A better way to approach the problem is to parallelize across all cores. Parallelization is the act of designing a computer program or system to process data in parallel. (You can think of it as hyperthreading across physical cores instead of within cores). Normally, computer programs compute data serially computing one thing at a time. If we parallelize, we can speed up compute by breaking the problem down into smaller pieces to be independently solved simultaneously.
For this example, we will split the data set into a list, where every element of that list is an item. Then, we can loop through the list using foreach and the %dopar% operator to run a for loop in parallel. For data sets with smaller cases, we don’t see the performance gains. For larger data sets, we do.
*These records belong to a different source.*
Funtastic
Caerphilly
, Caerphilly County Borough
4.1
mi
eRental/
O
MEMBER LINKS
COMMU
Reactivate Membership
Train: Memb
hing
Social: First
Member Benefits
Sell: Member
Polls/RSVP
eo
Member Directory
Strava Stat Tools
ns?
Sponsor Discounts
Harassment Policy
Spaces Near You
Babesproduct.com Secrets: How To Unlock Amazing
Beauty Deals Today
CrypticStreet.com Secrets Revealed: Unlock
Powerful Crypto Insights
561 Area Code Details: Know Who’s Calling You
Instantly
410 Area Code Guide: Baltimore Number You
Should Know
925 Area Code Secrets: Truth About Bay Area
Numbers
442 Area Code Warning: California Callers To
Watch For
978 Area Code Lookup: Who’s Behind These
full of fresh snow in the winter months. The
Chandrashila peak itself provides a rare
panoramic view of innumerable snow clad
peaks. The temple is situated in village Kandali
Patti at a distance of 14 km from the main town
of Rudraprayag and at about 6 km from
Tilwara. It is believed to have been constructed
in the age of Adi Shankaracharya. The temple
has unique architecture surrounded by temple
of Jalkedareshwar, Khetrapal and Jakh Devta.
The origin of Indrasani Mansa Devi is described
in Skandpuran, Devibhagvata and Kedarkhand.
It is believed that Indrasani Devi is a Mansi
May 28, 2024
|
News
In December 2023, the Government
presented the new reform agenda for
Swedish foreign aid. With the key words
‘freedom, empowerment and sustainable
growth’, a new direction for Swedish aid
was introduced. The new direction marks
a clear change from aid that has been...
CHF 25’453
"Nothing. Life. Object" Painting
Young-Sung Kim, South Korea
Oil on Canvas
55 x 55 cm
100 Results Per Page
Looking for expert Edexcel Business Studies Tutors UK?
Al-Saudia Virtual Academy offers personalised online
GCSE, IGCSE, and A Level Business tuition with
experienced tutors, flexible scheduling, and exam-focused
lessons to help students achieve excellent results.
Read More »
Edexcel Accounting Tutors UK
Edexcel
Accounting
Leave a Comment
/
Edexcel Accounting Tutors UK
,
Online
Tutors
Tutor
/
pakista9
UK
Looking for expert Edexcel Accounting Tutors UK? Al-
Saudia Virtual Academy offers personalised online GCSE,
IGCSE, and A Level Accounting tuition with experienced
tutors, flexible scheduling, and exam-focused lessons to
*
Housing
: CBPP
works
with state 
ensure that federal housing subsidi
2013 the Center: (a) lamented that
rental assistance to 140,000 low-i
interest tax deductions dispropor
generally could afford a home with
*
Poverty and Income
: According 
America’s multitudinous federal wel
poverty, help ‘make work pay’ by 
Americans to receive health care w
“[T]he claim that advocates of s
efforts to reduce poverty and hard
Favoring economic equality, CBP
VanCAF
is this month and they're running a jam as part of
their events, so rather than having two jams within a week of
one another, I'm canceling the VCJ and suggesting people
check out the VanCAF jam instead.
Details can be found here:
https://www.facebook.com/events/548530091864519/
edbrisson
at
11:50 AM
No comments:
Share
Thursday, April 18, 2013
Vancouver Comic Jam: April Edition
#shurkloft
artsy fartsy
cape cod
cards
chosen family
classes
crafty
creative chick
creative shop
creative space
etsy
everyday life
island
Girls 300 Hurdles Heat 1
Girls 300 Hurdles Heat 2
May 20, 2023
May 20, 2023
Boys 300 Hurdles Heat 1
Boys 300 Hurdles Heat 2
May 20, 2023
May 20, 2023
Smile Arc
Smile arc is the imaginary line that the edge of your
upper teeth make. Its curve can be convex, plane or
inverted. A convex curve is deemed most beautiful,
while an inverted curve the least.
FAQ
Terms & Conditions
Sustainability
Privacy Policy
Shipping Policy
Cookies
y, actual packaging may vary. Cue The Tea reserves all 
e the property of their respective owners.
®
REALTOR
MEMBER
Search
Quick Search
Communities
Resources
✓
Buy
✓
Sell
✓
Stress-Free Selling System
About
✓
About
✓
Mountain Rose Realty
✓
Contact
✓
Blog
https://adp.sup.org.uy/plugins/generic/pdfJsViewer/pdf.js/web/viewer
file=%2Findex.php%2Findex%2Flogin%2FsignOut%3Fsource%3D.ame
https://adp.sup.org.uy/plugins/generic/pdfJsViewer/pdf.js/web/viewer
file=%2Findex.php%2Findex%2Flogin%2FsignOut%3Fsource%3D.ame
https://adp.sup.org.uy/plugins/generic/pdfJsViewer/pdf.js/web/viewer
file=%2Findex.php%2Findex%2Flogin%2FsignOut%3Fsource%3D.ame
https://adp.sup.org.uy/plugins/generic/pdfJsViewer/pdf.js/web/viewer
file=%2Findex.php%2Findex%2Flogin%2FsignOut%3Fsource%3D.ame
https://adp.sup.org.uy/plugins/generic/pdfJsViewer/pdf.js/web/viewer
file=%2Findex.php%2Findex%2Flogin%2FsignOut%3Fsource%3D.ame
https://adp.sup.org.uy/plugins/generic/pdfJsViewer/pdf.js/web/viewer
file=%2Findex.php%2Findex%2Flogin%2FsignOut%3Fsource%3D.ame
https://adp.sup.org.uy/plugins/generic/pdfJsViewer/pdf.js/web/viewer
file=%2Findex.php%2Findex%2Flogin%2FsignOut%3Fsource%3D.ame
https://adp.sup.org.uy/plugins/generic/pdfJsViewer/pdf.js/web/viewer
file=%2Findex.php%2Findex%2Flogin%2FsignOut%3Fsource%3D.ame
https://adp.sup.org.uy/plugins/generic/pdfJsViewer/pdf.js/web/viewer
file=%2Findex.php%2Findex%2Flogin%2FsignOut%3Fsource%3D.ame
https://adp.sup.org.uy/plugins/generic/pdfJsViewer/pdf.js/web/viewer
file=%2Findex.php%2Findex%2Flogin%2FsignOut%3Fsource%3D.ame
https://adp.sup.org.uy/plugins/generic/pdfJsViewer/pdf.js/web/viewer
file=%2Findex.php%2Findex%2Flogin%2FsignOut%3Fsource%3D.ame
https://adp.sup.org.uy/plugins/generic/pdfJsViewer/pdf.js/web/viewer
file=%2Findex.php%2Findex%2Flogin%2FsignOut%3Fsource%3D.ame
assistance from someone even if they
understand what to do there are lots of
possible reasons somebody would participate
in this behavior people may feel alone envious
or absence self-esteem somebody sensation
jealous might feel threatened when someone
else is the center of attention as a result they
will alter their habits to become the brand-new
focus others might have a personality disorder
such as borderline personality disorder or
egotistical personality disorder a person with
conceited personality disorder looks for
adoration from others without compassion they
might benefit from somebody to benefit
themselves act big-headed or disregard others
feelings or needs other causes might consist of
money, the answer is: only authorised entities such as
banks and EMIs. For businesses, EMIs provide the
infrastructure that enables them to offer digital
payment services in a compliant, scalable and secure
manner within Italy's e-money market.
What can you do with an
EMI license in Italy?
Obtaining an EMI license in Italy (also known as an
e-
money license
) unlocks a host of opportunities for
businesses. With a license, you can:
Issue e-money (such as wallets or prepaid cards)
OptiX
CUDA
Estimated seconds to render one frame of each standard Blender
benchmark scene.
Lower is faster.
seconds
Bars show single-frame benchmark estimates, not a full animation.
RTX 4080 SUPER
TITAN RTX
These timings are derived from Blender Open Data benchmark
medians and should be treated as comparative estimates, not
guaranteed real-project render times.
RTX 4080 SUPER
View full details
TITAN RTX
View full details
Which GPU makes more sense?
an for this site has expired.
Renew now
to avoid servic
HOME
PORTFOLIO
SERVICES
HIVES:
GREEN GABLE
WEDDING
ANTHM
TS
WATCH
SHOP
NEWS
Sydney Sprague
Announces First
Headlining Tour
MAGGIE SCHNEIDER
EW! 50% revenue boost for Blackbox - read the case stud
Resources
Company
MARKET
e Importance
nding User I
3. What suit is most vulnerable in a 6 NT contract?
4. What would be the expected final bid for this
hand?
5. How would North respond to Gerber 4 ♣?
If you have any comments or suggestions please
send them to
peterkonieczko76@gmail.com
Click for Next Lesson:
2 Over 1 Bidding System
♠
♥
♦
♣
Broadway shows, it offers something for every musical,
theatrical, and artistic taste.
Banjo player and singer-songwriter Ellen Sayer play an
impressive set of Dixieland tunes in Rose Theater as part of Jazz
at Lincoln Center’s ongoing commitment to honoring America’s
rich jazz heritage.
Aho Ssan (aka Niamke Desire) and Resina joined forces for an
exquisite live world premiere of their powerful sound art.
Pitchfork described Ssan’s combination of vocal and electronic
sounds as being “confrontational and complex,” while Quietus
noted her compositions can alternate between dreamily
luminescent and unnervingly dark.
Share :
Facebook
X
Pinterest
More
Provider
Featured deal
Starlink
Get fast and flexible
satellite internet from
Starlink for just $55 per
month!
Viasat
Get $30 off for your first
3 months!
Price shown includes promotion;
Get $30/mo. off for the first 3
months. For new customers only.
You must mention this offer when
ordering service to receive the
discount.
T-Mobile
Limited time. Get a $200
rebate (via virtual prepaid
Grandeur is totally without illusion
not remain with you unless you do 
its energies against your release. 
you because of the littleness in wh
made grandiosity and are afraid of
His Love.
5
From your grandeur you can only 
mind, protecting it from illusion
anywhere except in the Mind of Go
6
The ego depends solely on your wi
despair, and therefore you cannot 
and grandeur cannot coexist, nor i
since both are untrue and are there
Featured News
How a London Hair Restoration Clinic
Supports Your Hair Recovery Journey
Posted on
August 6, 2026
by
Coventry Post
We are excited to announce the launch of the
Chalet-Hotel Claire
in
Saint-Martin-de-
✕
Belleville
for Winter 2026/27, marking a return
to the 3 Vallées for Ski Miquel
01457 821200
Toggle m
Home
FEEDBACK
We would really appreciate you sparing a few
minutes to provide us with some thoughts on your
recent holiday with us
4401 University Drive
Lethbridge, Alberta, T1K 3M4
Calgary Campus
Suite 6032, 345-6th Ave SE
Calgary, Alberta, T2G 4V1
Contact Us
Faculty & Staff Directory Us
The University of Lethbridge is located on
bfi_tbl_long <- bfi_tbl_group %>% slice(1:1000) #25k
bfi_ls <- split(
bfi_tbl_long[, !names(bfi_tbl_long) == "item" ], #split into list but remove the item variable
bfi_tbl_long$item #split on item variable
)
system.time({
rstatix::cohens_d(bfi_tbl_long, score ~ gender)
})
user system elapsed
0.53 0.00 0.54
registerDoParallel(detectCores() - 1) #register the cluster to run in parallel
system.time({
d_gender <-
foreach(i=1:25) %dopar% {
rstatix::cohens_d(bfi_ls[[i]], score ~ gender)
}
})
user system elapsed
0.06 0.02 3.21
registerDoSEQ() #register cores to compute sequentially
bfi_tbl_long <- bfi_tbl_group %>% slice(1:1e5) #2.5 mil (2500k)
bfi_ls <- split(
bfi_tbl_long[, !names(bfi_tbl_long) == "item" ], #split into list but remove the item variable
bfi_tbl_long$item #split on item variable
)
system.time({
rstatix::cohens_d(bfi_tbl_long, score ~ gender)
})
user system elapsed
10.55 0.02 10.57
registerDoParallel(detectCores() - 1) #register the cluster to run in parallel
system.time({
d_gender <-
foreach(i=1:25) %dopar% {
rstatix::cohens_d(bfi_ls[[i]], score ~ gender)
}
})
user system elapsed
3.09 2.36 10.42
registerDoSEQ() #register cores to compute sequentially
To view the results, we can bind the rows across the list if they hold the same column values. There are two ways we can do this: dplyr::bind_rows() or data.table::rbindList(). Both yield the same output, but rbindList() is faster. However, it coerces to a data.table object. If we want a tibble, we will have to manually transform, which is still faster than bind_rows().
benchmark(
dplyr::bind_rows(d_gender),
data.table::rbindlist(d_gender) %>% as_tibble,
replications = 10,
columns = c("test","elapsed"),
order = "elapsed"
)
test elapsed
2 data.table::rbindlist(d_gender) %>% as_tibble 0.00
1 dplyr::bind_rows(d_gender) 0.33
rbindlist(d_gender) %>%
as_tibble()
# A tibble: 25 x 7
.y. group1 group2 effsize n1 n2 magnitude
<chr> <chr> <chr> <dbl> <int> <int> <ord>
1 score 1 2 -0.000244 32692 67308 negligible
2 score 1 2 0.00620 32692 67308 negligible
3 score 1 2 -0.00613 32692 67308 negligible
4 score 1 2 0.00461 32692 67308 negligible
5 score 1 2 0.000188 32692 67308 negligible
6 score 1 2 -0.0135 32692 67308 negligible
7 score 1 2 -0.00459 32692 67308 negligible
8 score 1 2 0.00647 32692 67308 negligible
9 score 1 2 0.00323 32692 67308 negligible
10 score 1 2 -0.00134 32692 67308 negligible
# ... with 15 more rows
Sometimes factor analysis can take awhile. With parallelization, we can run several factor analyses in parallel if we have the proper input data.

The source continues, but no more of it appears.